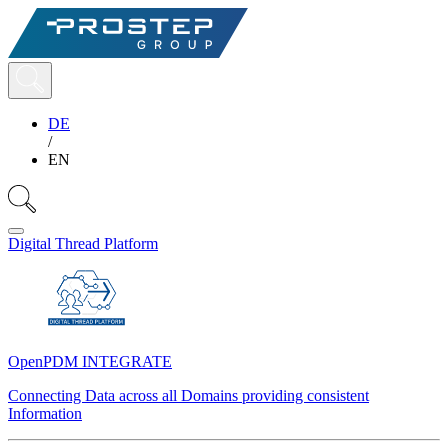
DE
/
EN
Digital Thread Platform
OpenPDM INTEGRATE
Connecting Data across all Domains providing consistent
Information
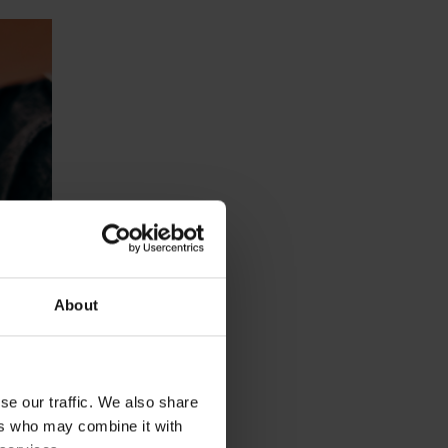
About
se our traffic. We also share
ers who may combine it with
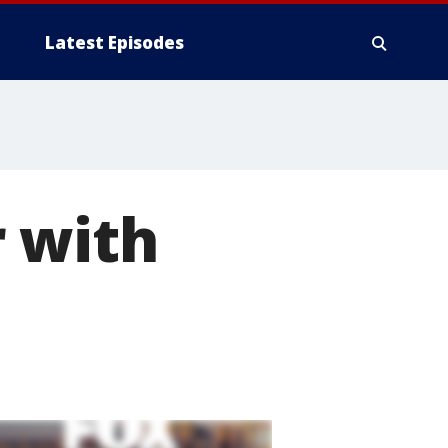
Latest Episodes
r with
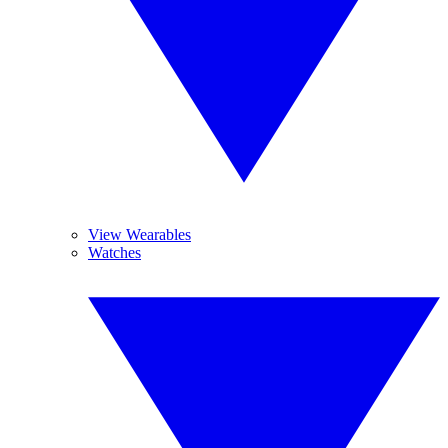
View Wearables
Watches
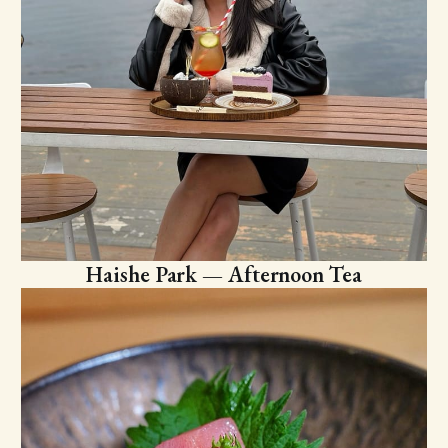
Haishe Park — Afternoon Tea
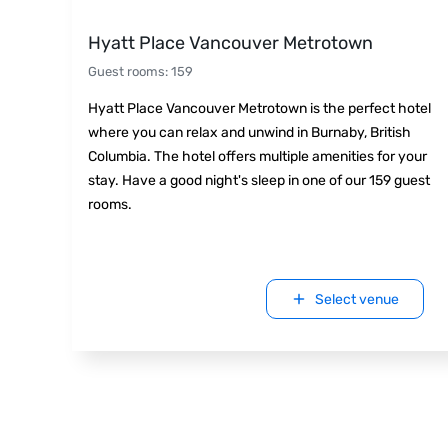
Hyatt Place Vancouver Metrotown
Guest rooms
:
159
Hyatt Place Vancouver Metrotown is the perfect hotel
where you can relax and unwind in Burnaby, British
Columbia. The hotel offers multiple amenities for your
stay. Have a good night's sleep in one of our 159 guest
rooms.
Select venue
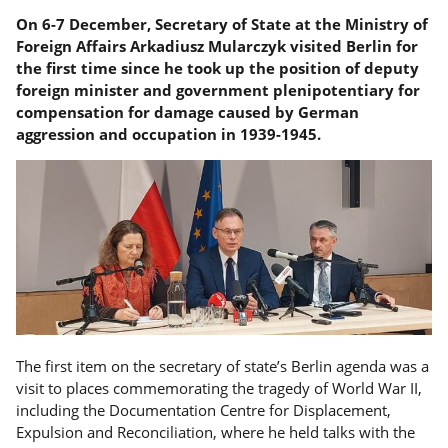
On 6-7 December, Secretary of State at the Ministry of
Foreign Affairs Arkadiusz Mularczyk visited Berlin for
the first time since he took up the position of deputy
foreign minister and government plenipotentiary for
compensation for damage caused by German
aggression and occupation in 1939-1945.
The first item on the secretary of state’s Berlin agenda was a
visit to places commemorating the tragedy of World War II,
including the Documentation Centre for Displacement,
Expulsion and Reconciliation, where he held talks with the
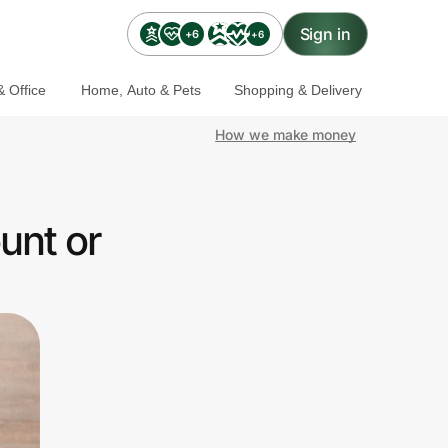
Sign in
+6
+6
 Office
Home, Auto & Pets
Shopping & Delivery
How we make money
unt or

++++

Exercise: Could you report every line of the material that contains the string "Metrotown"?

Result:
Hyatt Place Vancouver Metrotown
Hyatt Place Vancouver Metrotown is the perfect hotel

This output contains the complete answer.